Work to complete: For the data below, transcribe the part that opens with the line containing "partido que se" and closes with the line containing "no Maracanã, pelo", exactly and with no pictures.

★ ★ ★

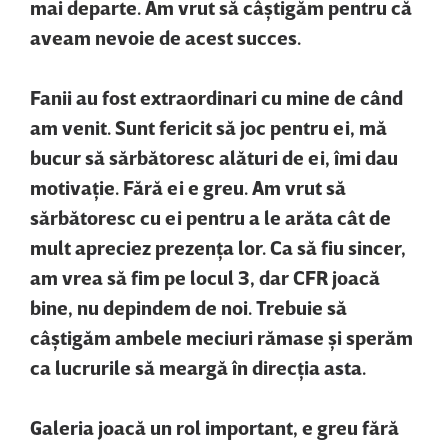
mai departe. Am vrut să câştigăm pentru că
aveam nevoie de acest succes.
Fanii au fost extraordinari cu mine de când
am venit. Sunt fericit să joc pentru ei, mă
bucur să sărbătoresc alături de ei, îmi dau
motivaţie. Fără ei e greu. Am vrut să
sărbătoresc cu ei pentru a le arăta cât de
mult apreciez prezenţa lor. Ca să fiu sincer,
am vrea să fim pe locul 3, dar CFR joacă
bine, nu depindem de noi. Trebuie să
câştigăm ambele meciuri rămase şi sperăm
ca lucrurile să meargă în direcţia asta.
Galeria joacă un rol important, e greu fără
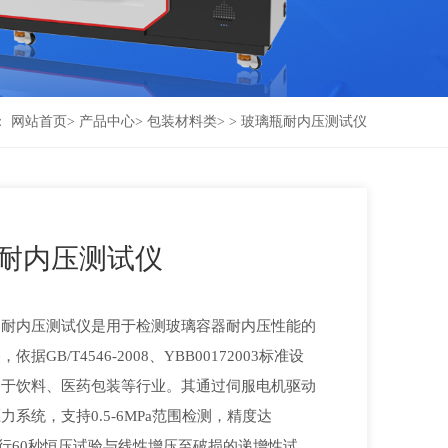
：
网站首页
>
产品中心
>
包装材料类
>
> 玻璃瓶耐内压测试仪
耐内压测试仪
】
耐内压测试仪是用于检测玻璃容器耐内压性能的
据GB/T4546-2008、YBB00172003标准设
用于饮料、医药包装等行业。其通过伺服电机驱动
力系统，支持0.5-6MPa范围检测，精度达
可执行60秒恒压试验与线性增压至破损的递增性试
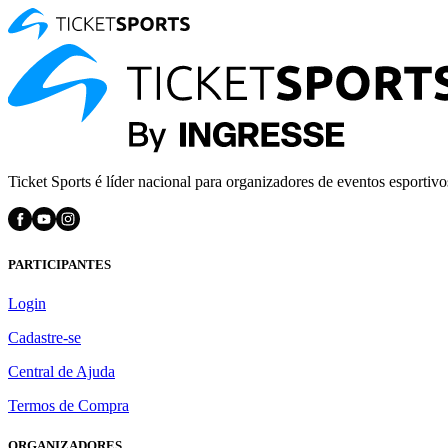
Ticket Sports é líder nacional para organizadores de eventos esportivo
PARTICIPANTES
Login
Cadastre-se
Central de Ajuda
Termos de Compra
ORGANIZADORES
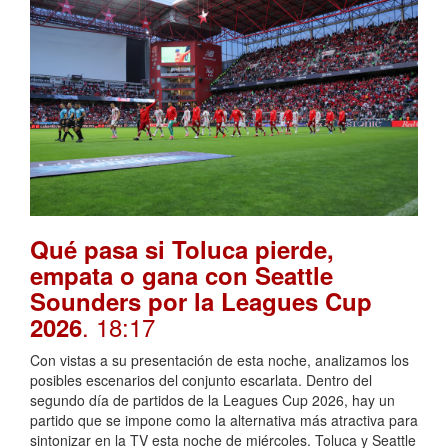
Qué pasa si Toluca pierde,
empata o gana con Seattle
Sounders por la Leagues Cup
. 18:17
2026
Con vistas a su presentación de esta noche, analizamos los
posibles escenarios del conjunto escarlata. Dentro del
segundo día de partidos de la Leagues Cup 2026, hay un
partido que se impone como la alternativa más atractiva para
sintonizar en la TV esta noche de miércoles. Toluca y Seattle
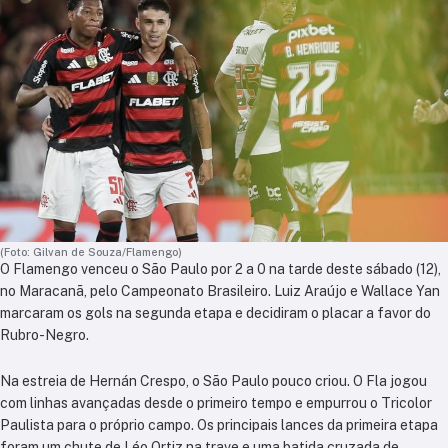
(Foto: Gilvan de Souza/Flamengo)
O Flamengo venceu o São Paulo por 2 a 0 na tarde deste sábado (12),
no Maracanã, pelo Campeonato Brasileiro. Luiz Araújo e Wallace Yan
marcaram os gols na segunda etapa e decidiram o placar a favor do
Rubro-Negro.
Na estreia de Hernán Crespo, o São Paulo pouco criou. O Fla jogou
com linhas avançadas desde o primeiro tempo e empurrou o Tricolor
Paulista para o próprio campo. Os principais lances da primeira etapa
foram um chute de Léo Ortiz na trave e uma batida cruzada de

★ ★ ★

Finished task:
partido que se impone como la alternativa más atractiva para
sintonizar en la TV esta noche de miércoles. Toluca y Seattle
(Foto: Gilvan de Souza/Flamengo)
O Flamengo venceu o São Paulo por 2 a 0 na tarde deste sábado (12),
no Maracanã, pelo Campeonato Brasileiro. Luiz Araújo e Wallace Yan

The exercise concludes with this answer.